Toepasselijke wettelijke voorschriften
Het hof heeft gelet op de artikelen 14a, 14b, 14c en 231 van het Wetboek van Strafrecht, zoals zij golden ten tijde van het bewezenverklaarde.
BESLISSING
Het hof:
Vernietigt het vonnis waarvan beroep en doet opnieuw recht.
Verklaart bewezen dat de verdachte het tenlastegelegde, zoals hierboven omschreven, heeft begaan.
Verklaart niet bewezen hetgeen ter zake meer of anders is tenlastegelegd en spreekt de verdachte daarvan vrij.
Bepaalt dat het bewezenverklaarde het hierboven vermelde strafbare feit oplevert.
Verklaart de verdachte strafbaar ter zake van het bewezenverklaarde.
Veroordeelt de verdachte tot een gevangenisstraf voor de duur van 6 (zes) weken.

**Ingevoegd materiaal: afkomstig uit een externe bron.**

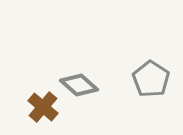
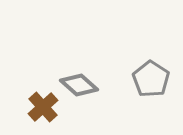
brown cross: rotated 8 degrees clockwise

Beveelt dat de gevangenisstraf niet ten uitvoer zal worden gelegd, tenzij de rechter later anders mocht gelasten op grond dat de verdachte zich vóór het einde van de proeftijd van 2 (twee) jaren aan een strafbaar feit heeft schuldig gemaakt.
Bepaalt dat de tijd, die door de verdachte vóór de tenuitvoerlegging van deze uitspraak in voorarrest is doorgebracht, bij de eventuele uitvoering van de opgelegde gevangenisstraf in mindering zal worden gebracht, voor zover die tijd niet reeds op een andere straf in mindering is gebracht.
Dit arrest is gewezen door mr. A.L.J. van Strien, mr. C.P.E.M. Fonteijn- Van der Meulen en mr. G. Knobbout, in bijzijn van de griffier mr. E.J.M. van der Laan. Het is uitgesproken op de openbare terechtzitting van het hof van 23 april 2010.